- Directed by: Edward LeSaint
- Written by: Samuel J. Briskin Dorothy Yost
- Starring: Herbert Rawlinson Eva Novak Eugenie Besserer
- Cinematography: Mack Stengler
- Production company: Banner Productions
- Distributed by: Henry Ginsberg Distributing Company Wardour Films (UK)
- Release date: June 10, 1926;
- Running time: 60 minutes
- Country: United States
- Language: Silent (English intertitles)

= The Millionaire Policeman =

1926 film

The Millionaire Policeman is a 1926 American silent drama film directed by Edward LeSaint and starring Herbert Rawlinson, Eva Novak, and Eugenie Besserer.

==Plot==
As described in a film magazine, Steven Wallace, a young millionaire, shows his cowardice when the horse his female companion is riding runs away and must be rescued by a mounted policeman.
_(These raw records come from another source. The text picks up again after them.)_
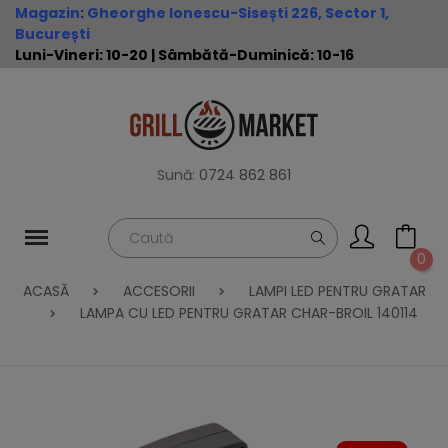
Magazin
:
Gheorghe Ionescu-Sisești 226, Sector 1,
București
Luni-Vineri: 10-20 | Sâmbătă-Duminică: 10-16
Sună:
0724 862 861
0
ACASĂ
ACCESORII
LAMPI LED PENTRU GRATAR
LAMPA CU LED PENTRU GRATAR CHAR-BROIL 140114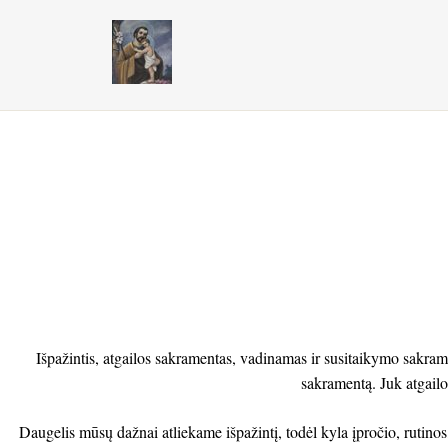
Išpažintis, atgailos sakramentas, vadinamas ir susitaikymo sakr
sakramentą. Juk atgailos
Daugelis mūsų dažnai atliekame išpažintį, todėl kyla įpročio, rutinos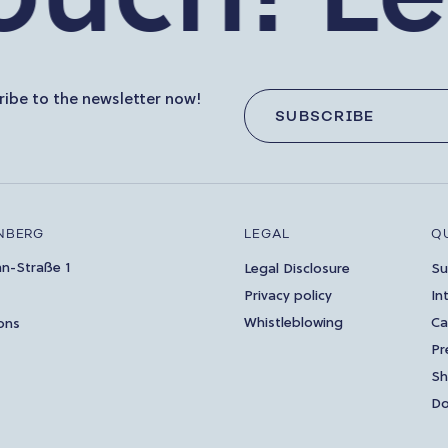
ibe to the newsletter now!
SUBSCRIBE
NBERG
LEGAL
Q
an-Straße 1
Legal Disclosure
Su
Privacy policy
In
Whistleblowing
Ca
ons
Pr
S
Do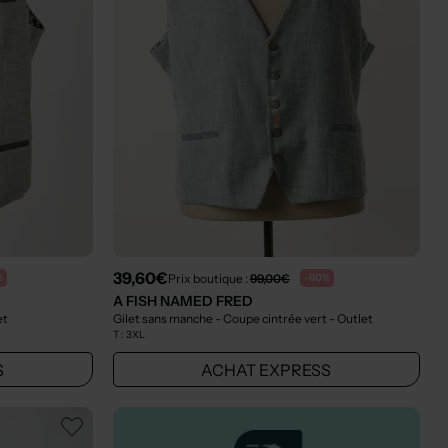
39,60€
Prix boutique :
99,00€
%
-60%
A FISH NAMED FRED
et
Gilet sans manche - Coupe cintrée vert
- Outlet
T :
3XL
S
ACHAT EXPRESS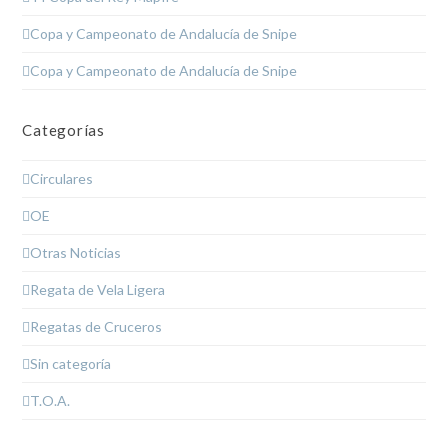
Copa y Campeonato de Andalucía de Snipe
Copa y Campeonato de Andalucía de Snipe
Categorías
Circulares
OE
Otras Noticias
Regata de Vela Ligera
Regatas de Cruceros
Sin categoría
T.O.A.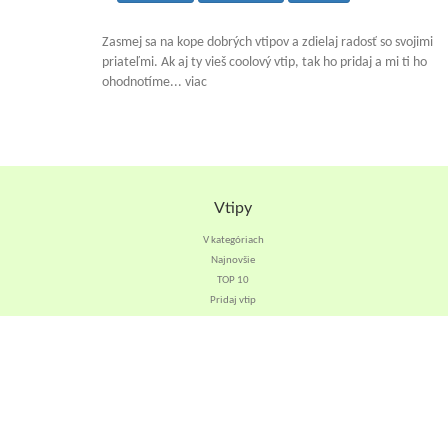
Zasmej sa na kope dobrých vtipov a zdielaj radosť so svojimi
priateľmi. Ak aj ty vieš coolový vtip, tak ho pridaj a mi ti ho
ohodnotíme... viac
Vtipy
V kategóriach
Najnovšie
TOP 10
Pridaj vtip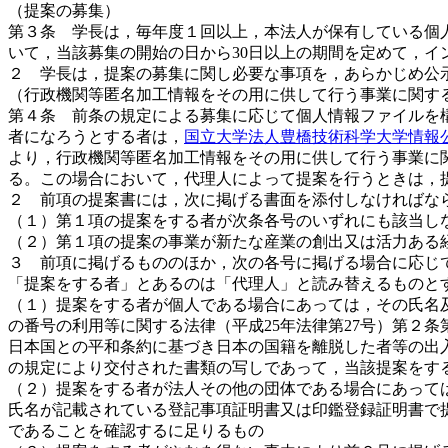
（提案の募集）
第３条 学長は，毎年度１回以上，本法人が保有している個
いて，当該募集の開始の日から30日以上の期間を定めて，
２ 学長は，提案の募集に関し必要な事項を，あらかじめ公
（行政機関等匿名加工情報をその用に供して行う事業に関す
第４条 前条の規定による募集に応じて個人情報ファイルを
者になろうとする者は，
国立大学法人豊橋技術科学大学情報
より，行政機関等匿名加工情報をその用に供して行う事業に
る。この場合において，代理人によって提案を行うときは，
２ 前項の提案書には，次に掲げる書面を添付しなければな
（１）第１項の提案をする者が次条各号のいずれにも該当し
（２）第１項の提案の事業が新たな産業の創出又は活力ある
３ 前項に掲げるもののほか，次の各号に掲げる場合に応じ
「提案をする者」とあるのは「代理人」と読み替えるものと
（１）提案をする者が個人である場合にあっては，その氏名
の番号の利用等に関する法律（平成25年法律第27号）第２条
日本国との平和条約に基づき日本の国籍を離脱した者等の出
の規定により交付された書類の写しであって，当該提案をす
（２）提案をする者が法人その他の団体である場合にあって
氏名が記載されている登記事項証明書又は印鑑登録証明書で
であることを確認するに足りるもの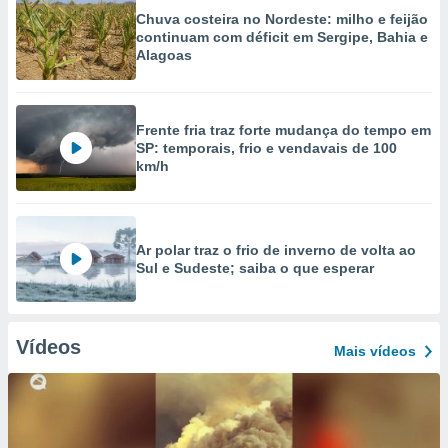
Chuva costeira no Nordeste: milho e feijão
continuam com déficit em Sergipe, Bahia e
Alagoas
Frente fria traz forte mudança do tempo em
SP: temporais, frio e vendavais de 100
km/h
Ar polar traz o frio de inverno de volta ao
Sul e Sudeste; saiba o que esperar
Vídeos
Mais vídeos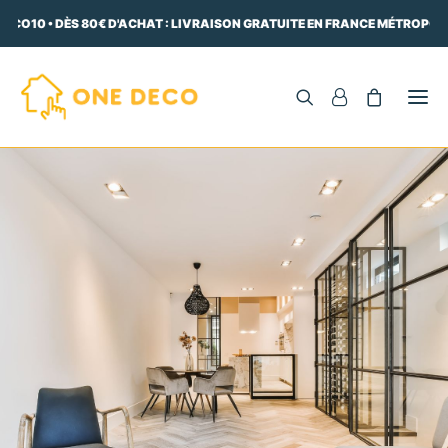
ECO10 • DÈS 80€ D'ACHAT : LIVRAISON GRATUITE EN FRANCE MÉTROPOLIT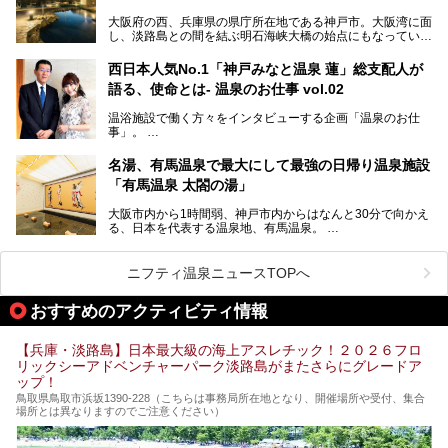
この記事では、城崎温泉と周辺の見どころから厳選した25
大阪府の西、兵庫県の県庁所在地である神戸市。大阪湾に面
の観光スポットをピックアップ。温泉やご当地グルメなどを
し、淡路島との間を結ぶ明石海峡大橋の始点にもなっていま
盛り込んだ日帰り観光モデルコースも紹介しているので、ぜ
す。古くから港町として栄え、異国情緒の残る異人館街や中
ひ参考にしてくださいね！
華街をはじめ、きらびやかに発展したハーバーランドなど、
西日本人気No.1「神戸みなと温泉 蓮」総支配人が
人気観光スポットもめじろ押しです。
語る、使命とは- 温泉のお仕事 vol.02
そして、温泉好きの視点から見ると、神戸市といえば何とい
っても「有馬温泉」。日本三古湯の一角をなす、歴史ある名
温浴施設で働く方々をインタビューする企画「温泉のお仕
湯です。そのお湯をリーズナブルに体験できる健康ランドや
事」。
スーパー銭湯があったら……。今回はそんな希望に沿う施設
第2弾はニフティ温泉年間ランキング2018で全国総合ランキ
も含め、おすすめのスパ銭をピックアップしてご紹介してい
ング西日本1位、2年連続「ベストオブ宿泊賞」に輝いた
きます！
名湯、有馬温泉で最大にして最強の日帰り温泉施設
「神戸みなと温泉 蓮」の魅力に迫りました！
「有馬温泉 太閤の湯」
大阪市内から1時間弱、神戸市内からはなんと30分で向かえ
る、日本を代表する温泉地、有馬温泉。
そのなかでも最大の規模を誇る「有馬温泉 太閤の湯」は、
有名な「金泉」と「銀泉」に加え、人工のの炭酸泉まで楽し
める、ある意味「最強」ともいえる施設です。
ニフティ温泉ニュースTOPへ
今回は自慢のお湯をメインにその魅力の数々を紹介します！
おすすめのアクティビティ情報
【兵庫・淡路島】日本最大級の海上アスレチック！２０２６フロ
リックシーアドベンチャーパーク淡路島がまたさらにグレードア
ップ！
鳥取県鳥取市浜坂1390‐228（こちらは事務局所在地となり、開催場所や受付、集合
場所とは異なりますのでご注意ください）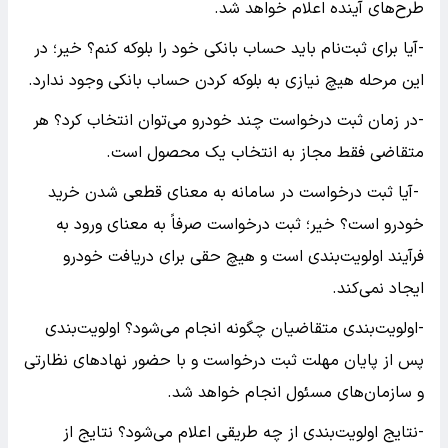
طرح‌های آینده اعلام خواهد شد.
-آیا برای ثبت‌نام باید حساب بانکی خود را بلوکه کنم؟ خیر؛ در
این مرحله هیچ نیازی به بلوکه کردن حساب بانکی وجود ندارد.
-در زمان ثبت درخواست چند خودرو می‌توان انتخاب کرد؟ هر
متقاضی فقط مجاز به انتخاب یک محصول است.
-آیا ثبت درخواست در سامانه به معنای قطعی شدن خرید
خودرو است؟ خیر؛ ثبت درخواست صرفاً به معنای ورود به
فرآیند اولویت‌بندی است و هیچ حقی برای دریافت خودرو
ایجاد نمی‌کند.
-اولویت‌بندی متقاضیان چگونه انجام می‌شود؟ اولویت‌بندی
پس از پایان مهلت ثبت درخواست و با حضور نهاد‌های نظارتی
و سازمان‌های مسئول انجام خواهد شد.
-نتایج اولویت‌بندی از چه طریقی اعلام می‌شود؟ نتایج از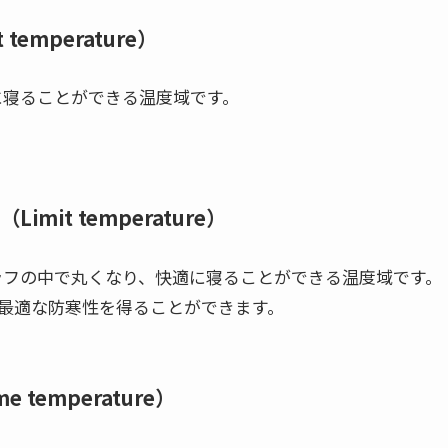
emperature）
適に寝ることができる温度域です。
it temperature）
シュラフの中で丸くなり、快適に寝ることができる温度域です。
最適な防寒性を得ることができます。
temperature）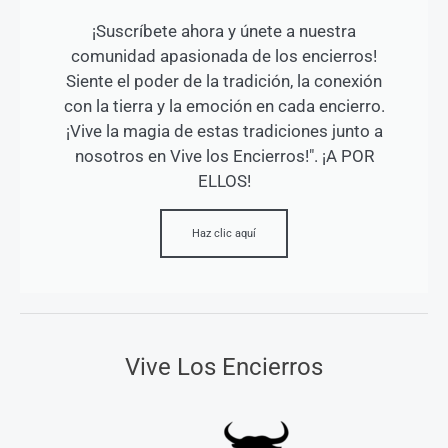
¡Suscríbete ahora y únete a nuestra
comunidad apasionada de los encierros!
Siente el poder de la tradición, la conexión
con la tierra y la emoción en cada encierro.
¡Vive la magia de estas tradiciones junto a
nosotros en Vive los Encierros!". ¡A POR
ELLOS!
Haz clic aquí
Vive Los Encierros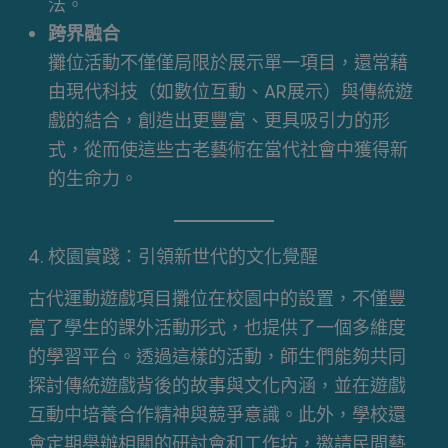
法。
跨界融合
攤位活動不僅僅局限於展示單一項目，還常藉
由現代科技（如數位互動、AR展示）與傳統遊
戲的結合，創造出更豐富、更具吸引力的形
式，從而使這些古老藝術在當代社會中獲得新
的生命力。
4. 校園實踐：引領新世代的文化覺醒
古代運動遊戲項目攤位在校園中的設置，不僅豐
富了學生的課外活動形式，也提供了一個多維度
的學習平台。透過這樣的活動，師生們能夠共同
探討傳統遊戲背後的故事與文化內涵，並在遊戲
互動中培養合作精神與競爭意識。此外，學校還
會定期舉辦相關的研討會和工作坊，邀請民間藝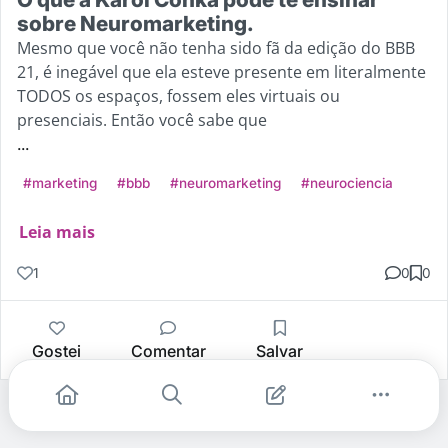
sobre Neuromarketing.
Mesmo que você não tenha sido fã da edição do BBB
21, é inegável que ela esteve presente em literalmente
TODOS os espaços, fossem eles virtuais ou
presenciais. Então você sabe que
...
#marketing
#bbb
#neuromarketing
#neurociencia
Leia mais
1
0
0
Gostei
Comentar
Salvar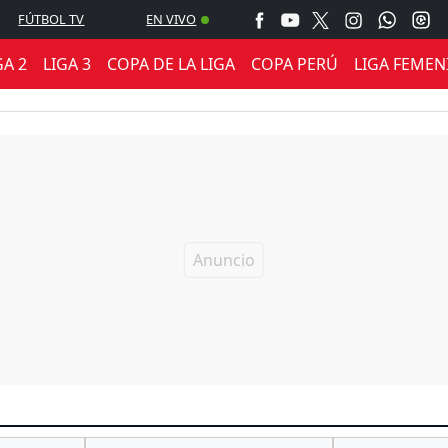
FÚTBOL TV
EN VIVO
GA 2
LIGA 3
COPA DE LA LIGA
COPA PERÚ
LIGA FEMEN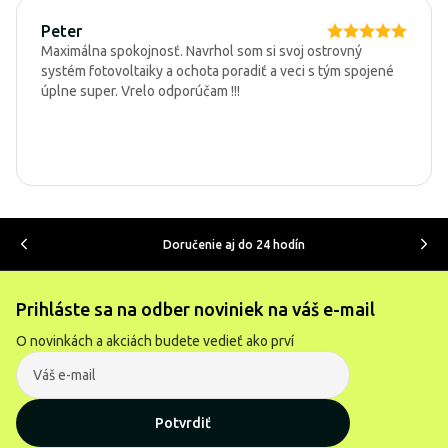
Peter
Maximálna spokojnosť. Navrhol som si svoj ostrovný
systém fotovoltaiky a ochota poradiť a veci s tým spojené
úplne super. Vrelo odporúčam !!!
Doručenie aj do 24 hodín
Prihláste sa na odber noviniek na váš e-mail
O novinkách a akciách budete vedieť ako prví
Potvrdiť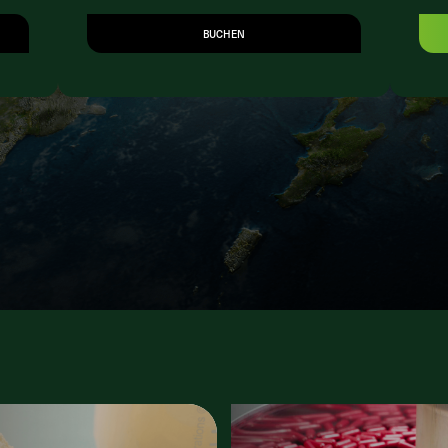
BUCHEN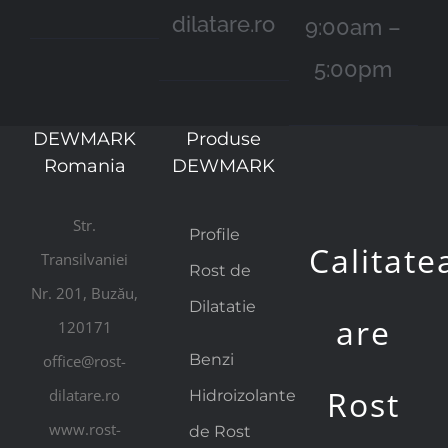
dilatare.ro
9:00am –
5:00pm
DEWMARK
Produse
Romania
DEWMARK
Str.
Profile
Calitate
Transilvaniei
Rost de
Nr. 201, Buzău,
Dilatatie
are
120171
Benzi
office@rost-
Rost
dilatare.ro
Hidroizolante
www.rost-
de Rost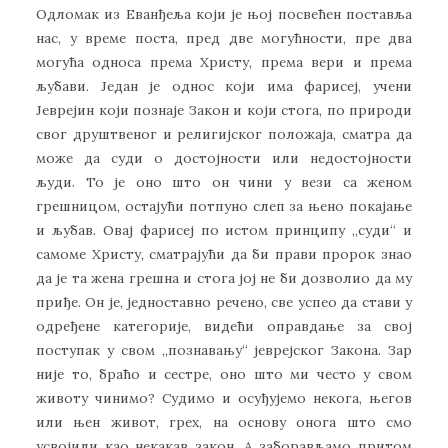
Одломак из Еванђеља који је њој посвећен поставља
нас, у време поста, пред две могућности, пре два
могућа односа према Христу, према вери и према
љубави. Један је однос који има фарисеј, учени
Јеврејин који познаје Закон и који стога, по природи
свог друштвеног и религијског положаја, сматра да
може да суди о достојности или недостојности
људи. То је оно што он чини у вези са женом
грешницом, остајући потпуно слеп за њено покајање
и љубав. Овај фарисеј по истом принципу „суди“ и
самоме Христу, сматрајући да би прави пророк знао
да је та жена грешна и стога јој не би дозволио да му
приђе. Он је, једноставно речено, све успео да стави у
одређене категорије, видећи оправдање за свој
поступак у свом „познавању“ јеврејског Закона. Зар
није то, браћо и сестре, оно што ми често у свом
животу чинимо? Судимо и осуђујемо некога, његов
или њен живот, грех, на основу онога што смо
усвојили као некакав закон. А заборављамо притом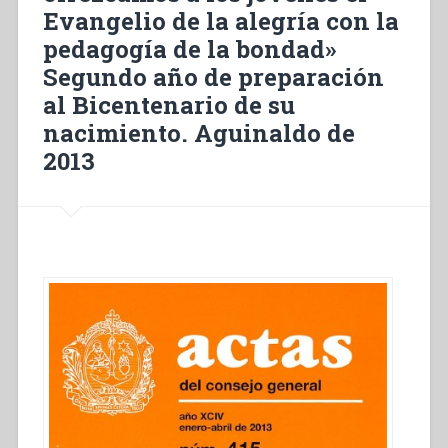
l’Évangile
Evangelio de la alegría con la
de
pedagogía de la bondad»
la
Segundo año de preparación
joie
à
al Bicentenario de su
travers
nacimiento. Aguinaldo de
la
2013
pédagogie
de
la
bonté»
Deuxième
année
de
préparation
au
Bicentenaire
de
sa
naissance.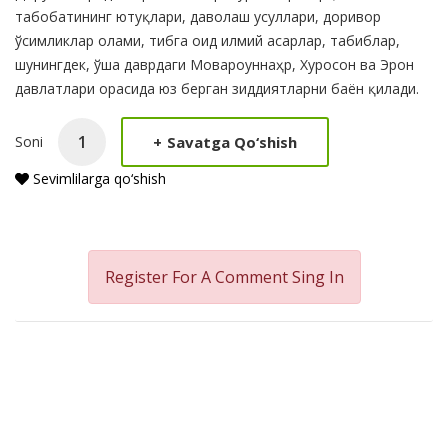
табобатининг ютуқлари, даволаш усуллари, доривор
ўсимликлар олами, тибга оид илмий асарлар, табиблар,
шунингдек, ўша даврдаги Мовароуннаҳр, Хуросон ва Эрон
давлатлари орасида юз берган зиддиятларни баён қилади.
+
Savatga Qo‘shish
Soni
Sevimlilarga qo‘shish
Register For A Comment
Sing In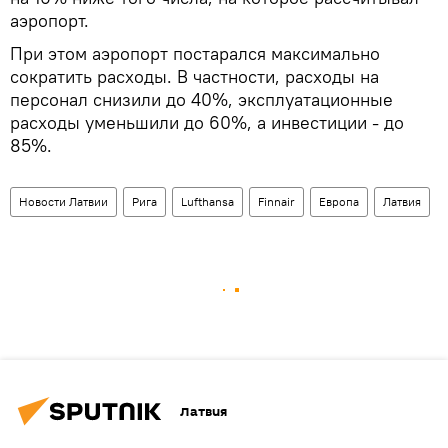
аэропорт.
При этом аэропорт постарался максимально
сократить расходы. В частности, расходы на
персонал снизили до 40%, эксплуатационные
расходы уменьшили до 60%, а инвестиции - до
85%.
Новости Латвии
Рига
Lufthansa
Finnair
Европа
Латвия
Латвия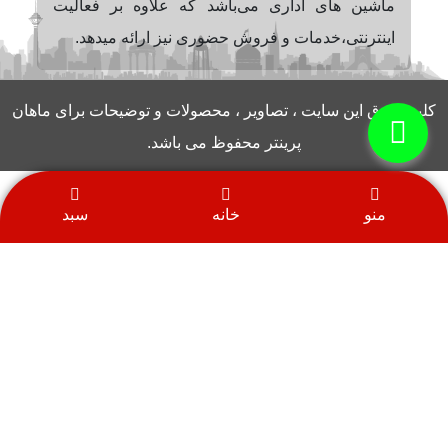
ماشین های اداری می‌باشد که علاوه بر فعالیت
اینترنتی،خدمات و فروش حضوری نیز ارائه میدهد.
کلیه حقوق این سایت ، تصاویر ، محصولات و توضیحات برای ماهان
پرینتر محفوظ می باشد.
منو
خانه
سبد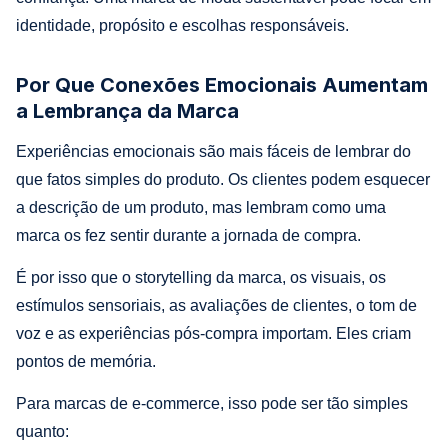
identidade, propósito e escolhas responsáveis.
Por Que Conexões Emocionais Aumentam
a Lembrança da Marca
Experiências emocionais são mais fáceis de lembrar do
que fatos simples do produto. Os clientes podem esquecer
a descrição de um produto, mas lembram como uma
marca os fez sentir durante a jornada de compra.
É por isso que o storytelling da marca, os visuais, os
estímulos sensoriais, as avaliações de clientes, o tom de
voz e as experiências pós-compra importam. Eles criam
pontos de memória.
Para marcas de e-commerce, isso pode ser tão simples
quanto: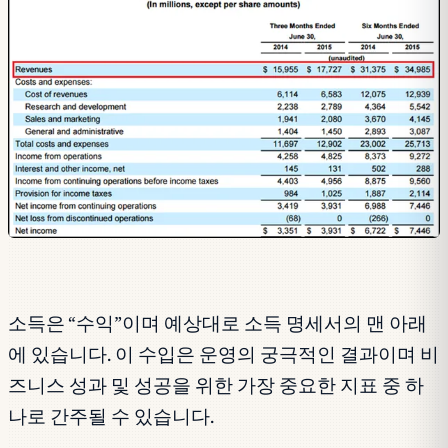
소득은 “수익”이며 예상대로 소득 명세서의 맨 아래
에 있습니다. 이 수입은 운영의 궁극적인 결과이며 비
즈니스 성과 및 성공을 위한 가장 중요한 지표 중 하
나로 간주될 수 있습니다.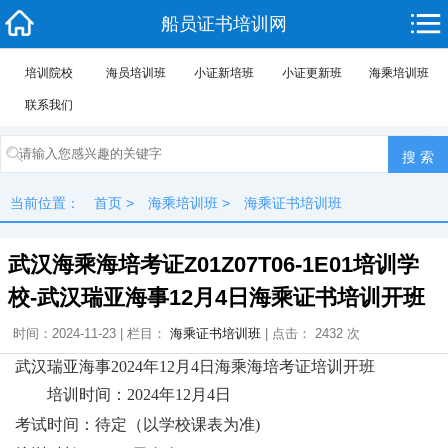
船员证书培训网
培训院校
海员培训班
小证新培班
小证更新班
海乘培训班
联系我们
当前位置：
首页
>
海乘培训班
>
海乘证书培训班
武汉海乘海培考证Z01Z07T06-1E01培训学
校-武汉瑞亚海事12月4日海乘证书培训开班
时间：2024-11-23 | 栏目：
海乘证书培训班
| 点击： 2432 次
武汉瑞亚海事2024年12月4日海乘海培考证培训开班
培训时间：2024年12月4日
考试时间：待定（以学校课表为准)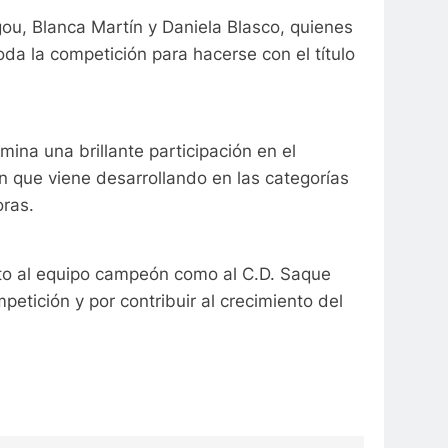
gou, Blanca Martín y Daniela Blasco, quienes
da la competición para hacerse con el título
mina una brillante participación en el
 que viene desarrollando en las categorías
oras.
nto al equipo campeón como al C.D. Saque
petición y por contribuir al crecimiento del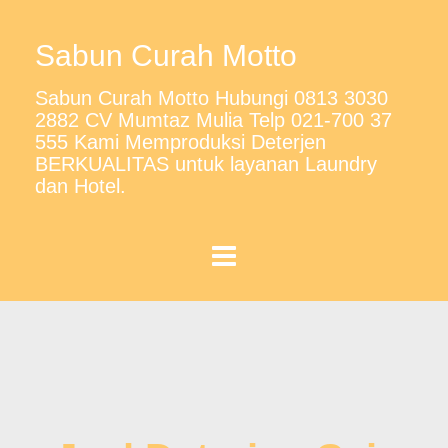
Sabun Curah Motto
Sabun Curah Motto Hubungi 0813 3030
2882 CV Mumtaz Mulia Telp 021-700 37
555 Kami Memproduksi Deterjen
BERKUALITAS untuk layanan Laundry
dan Hotel.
Ashamed, he joins the police force in a distant city to learn how to be brave. He falls in love with Mary Gray, the daughter of his landlady Mrs. Gray, and becomes engaged to her. The girl's worthless brother Jimmy, the idol of his mother, breaks open a safe and is arrested by the policeman. Jimmy attempts to escape and overturns a lamp, setting fire to the house, and then falls to his death. Steve rescues both Mary and her mother from the flames. He receives a medal for bravery and marries the young woman.

==Cast==
- Herbert Rawlinson as Steven Wallace
- Eva Novak as Mary Gray
- Eugenie Besserer as Mrs. Gray
- Arthur Rankin as Jimmy Gray
- Lillian Langdon as Mrs. Wallace

==Preservation==
With no prints of The Millionaire Policeman located in any film archives, it is a lost film.

==Bibliography==
- Munden, Kenneth White. The American Film Institute Catalog of Motion Pictures Produced in the United States, Part 1. University of California Press, 1997.